Data entries:
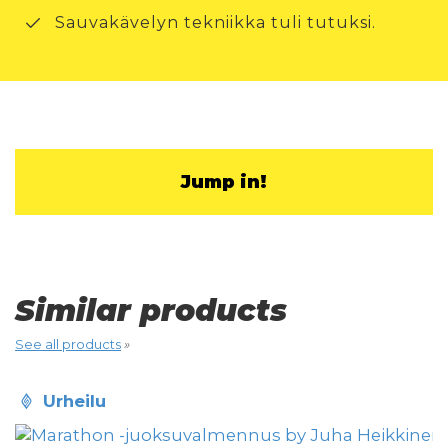
Sauvakävelyn tekniikka tuli tutuksi.
Jump in!
Similar products
See all products
»
urheilu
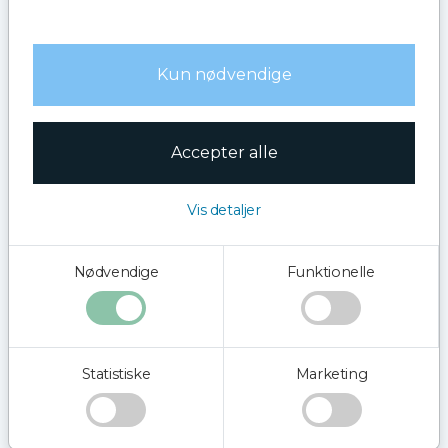
Kun nødvendige
Accepter alle
Vis detaljer
Nødvendige
Funktionelle
Statistiske
Marketing
Københavner ture
Vi vil løbende have rundturssejladser fra Helsingør havn
til Københavns havn.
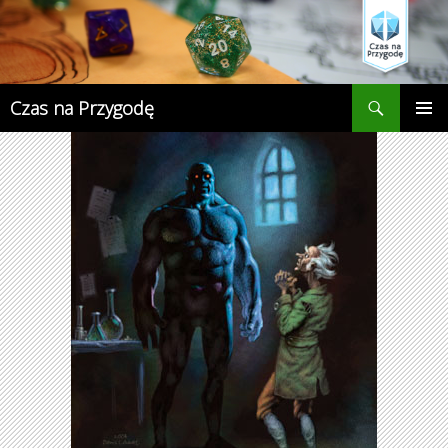
Przejdź
do
treści
Szukaj
Czas na Przygodę
MENU
GŁÓWN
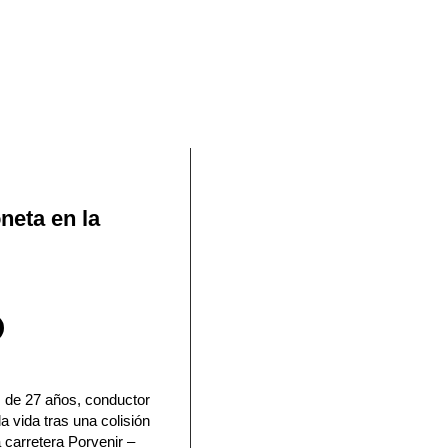
En Facebook
neta en la
, de 27 años, conductor
a vida tras una colisión
a carretera Porvenir –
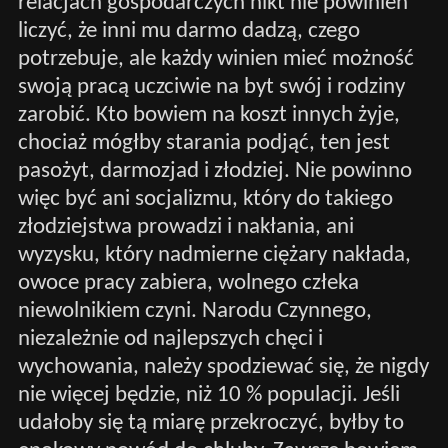
relacjach gospodarczych nikt nie powinien
liczyć, że inni mu darmo dadzą, czego
potrzebuje, ale każdy winien mieć możność
swoją pracą uczciwie na byt swój i rodziny
zarobić. Kto bowiem na koszt innych żyje,
chociaż mógłby starania podjąć, ten jest
pasożyt, darmozjad i złodziej. Nie powinno
więc być ani socjalizmu, który do takiego
złodziejstwa prowadzi i nakłania, ani
wyzysku, który nadmierne ciężary nakłada,
owoce pracy zabiera, wolnego człeka
niewolnikiem czyni. Narodu Czynnego,
niezależnie od najlepszych chęci i
wychowania, należy spodziewać się, że nigdy
nie więcej będzie, niż 10 % populacji. Jeśli
udałoby się tą miarę przekroczyć, byłby to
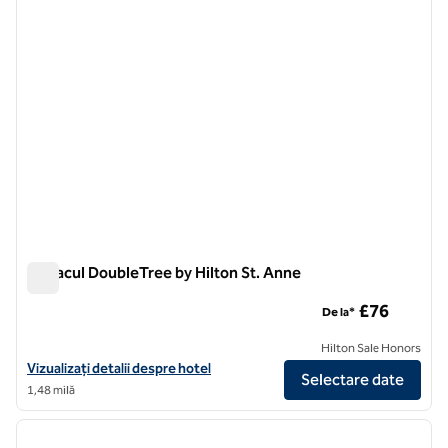
Conacul DoubleTree by Hilton St. Anne
Conacul DoubleTree by Hilton St. Anne
£76
De la*
Hilton Sale Honors
Vizualizați detaliile hotelului DoubleTree by Hilton St. Anne's Manor
Vizualizați detalii despre hotel
Selectare date
1,48 milă
1
/
12
imaginea anterioară
imagin
1 din 12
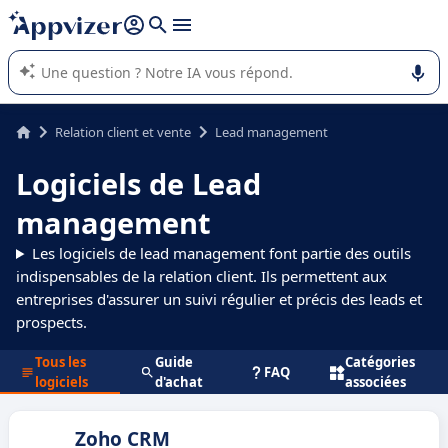
répondre (plusieurs lignes avec
shift + entrée
).
L'IA de Appvizer vous guide dans l'utilisation ou la sélection de
logiciel SaaS en entreprise.
Relation client et vente
Lead management
Logiciels de Lead
management
Les logiciels de lead management font partie des outils
indispensables de la relation client. Ils permettent aux
entreprises d'assurer un suivi régulier et précis des leads et
prospects.
Tous les
Guide
Catégories
FAQ
logiciels
d'achat
associées
Zoho CRM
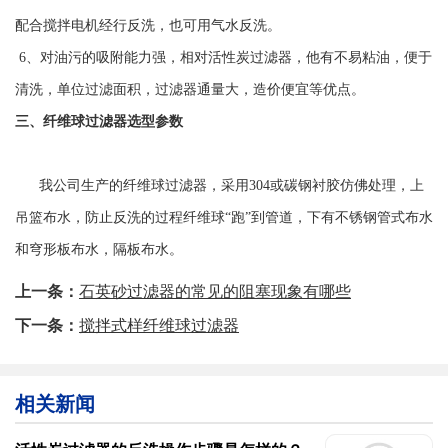
配合搅拌电机经行反洗，也可用气水反洗。
6、对油污的吸附能力强，相对活性炭过滤器，他有不易粘油，便于
清洗，单位过滤面积，过滤器
通量大，造价
便宜等优点。
三、纤维球过滤器选型参数
我公司生产的纤维球过滤器，采用304或碳钢衬胶仿佛处理，上
吊篮布水，防止反洗的过程纤维球“跑
”到管道，下有不锈钢管式布水
和穹形板布水，隔板布水。
上一条：
石英砂过滤器的常见的阻塞现象有哪些
下一条：
搅拌式样纤维球过滤器
相关新闻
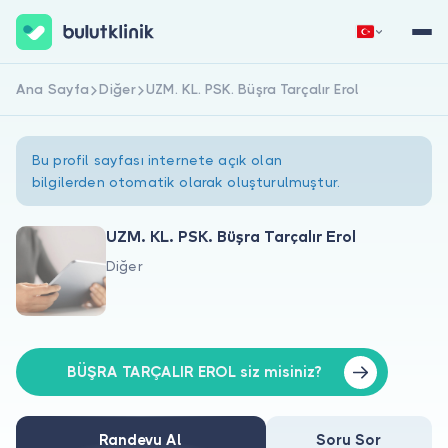
Ana Sayfa
Diğer
UZM. KL. PSK. Büşra Tarçalır Erol
Hemen Kaydol
Giriş Yap
Bu profil sayfası internete açık olan
bilgilerden otomatik olarak oluşturulmuştur.
UZM. KL. PSK. Büşra Tarçalır Erol
Diğer
Hakkımızda
Hastalar için
Doktorlar için
BÜŞRA TARÇALIR EROL siz misiniz?
Randevu Al
Soru Sor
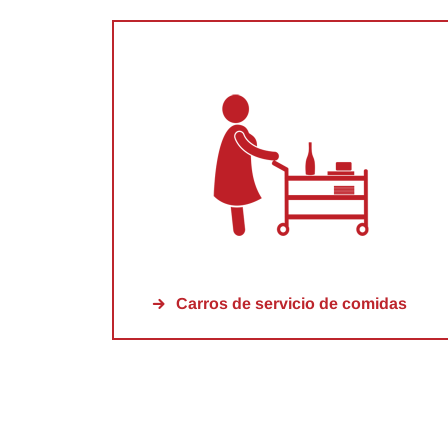
Carros de servicio de comidas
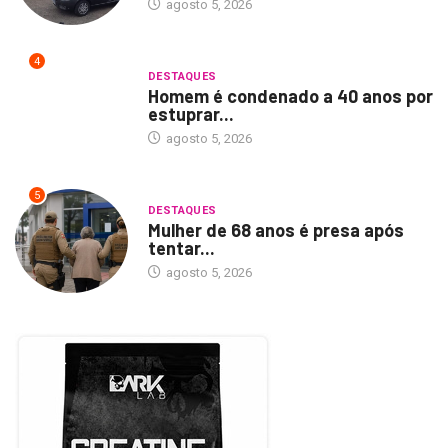
agosto 5, 2026
4
DESTAQUES
Homem é condenado a 40 anos por
estuprar...
agosto 5, 2026
5
DESTAQUES
Mulher de 68 anos é presa após
tentar...
agosto 5, 2026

Exercise directions: Look through the data above for the word "Vizualizați". Report each line where it occurs.

Result for this task:
Vizualizați detaliile hotelului DoubleTree by Hilton St. Anne's Manor
Vizualizați detalii despre hotel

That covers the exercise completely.